Top of DATA FOR ANALYSIS
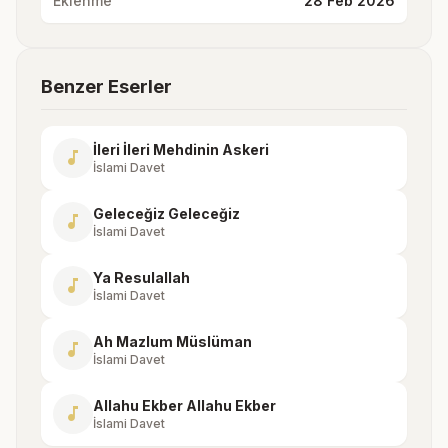
Eklenme
28 Feb 2026
Benzer Eserler
İleri İleri Mehdinin Askeri
music_note
İslami Davet
Geleceğiz Geleceğiz
music_note
İslami Davet
Ya Resulallah
music_note
İslami Davet
Ah Mazlum Müslüman
music_note
İslami Davet
Allahu Ekber Allahu Ekber
music_note
İslami Davet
Bottom of DATA FOR ANALYSIS
- **WHAT YOU SHOULD DO**
Keep only the lines from the line with "Ah Mazlum Müslüman" to the end of the records above, and repeat them exactly.

- **YOUR SOLUTION**
Ah Mazlum Müslüman
music_note
İslami Davet
Allahu Ekber Allahu Ekber
music_note
İslami Davet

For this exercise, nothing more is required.